Pan Stefan, to piekarz z dyplomem, teraz już na emeryturze. W przeszłości prowadził piekarnię, a jego pasją była jazda na rowerze. Był nawet prezesem KS "Płomień"sekcji kolarskiej. Swoją żonę Jadwigę poznał przez przypadek.
– Przyjechała z Biłgoraja na pogrzeb dziadka, który tu mieszkał, to była miłość od pierwszego wejrzenia– mówi pan Stefan. Para pobrała się 29 sierpnia 1972 roku w Biłgoraju. Para doczekała się dwóch dwóch synów. Jazda na rowerze była wielka pasją pana Stefana.

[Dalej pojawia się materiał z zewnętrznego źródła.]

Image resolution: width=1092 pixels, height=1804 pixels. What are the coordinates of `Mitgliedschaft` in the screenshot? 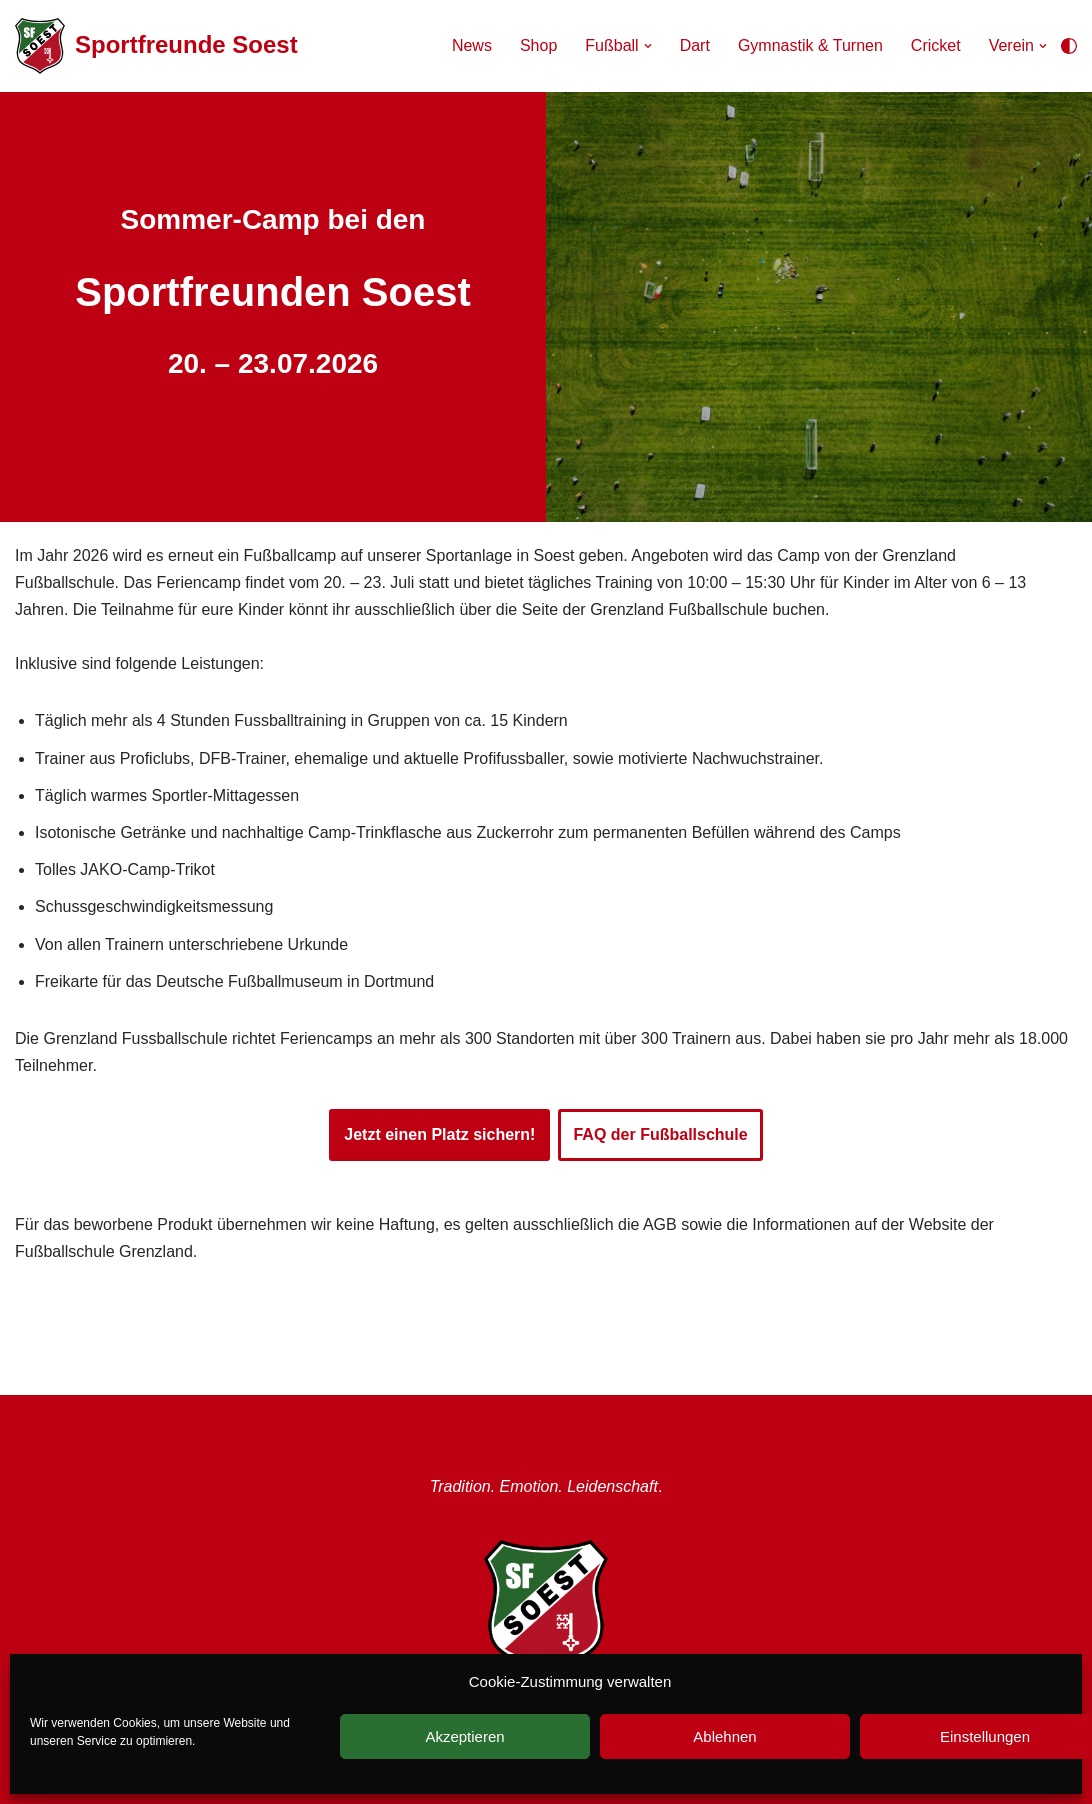 It's located at (599, 1711).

– W sumie mogę powiedzieć, że dwa razy okrążyłem kulę ziemską – dodaje pan Stefan. Starannie zapisuje wszystkie przebyte trasy w książeczce kolarskiej, ma nawet srebrną odznakę. Dodaje, że być może dlatego spontanicznie wpadł na pomysł, żeby właśnie rowerem pojechać do Biłgoraja, by w ten sposób uczcić rocznicę ślubu i pamięć ukochanej żony.
– Teraz mam problemy z kolanami, mam zwyrodnienie stawów i trudności z chodzeniem, dlatego z pomocą przyszedł mój syn i w rowerze zamontował silnik elektryczny – opowiada nam pan Stefan. W sumie podróż w jedną stronę zajęła panu Stefanowi dwa dni. Aby mieć pieniądze na opłacenie kosztów wyprawy pan Stefan zebrał 140 litrów jagód. Teraz niezwykły emeryt planuje kolejne wyprawy, tym razem zechce wspomóc osobę potrzebującą pomocy.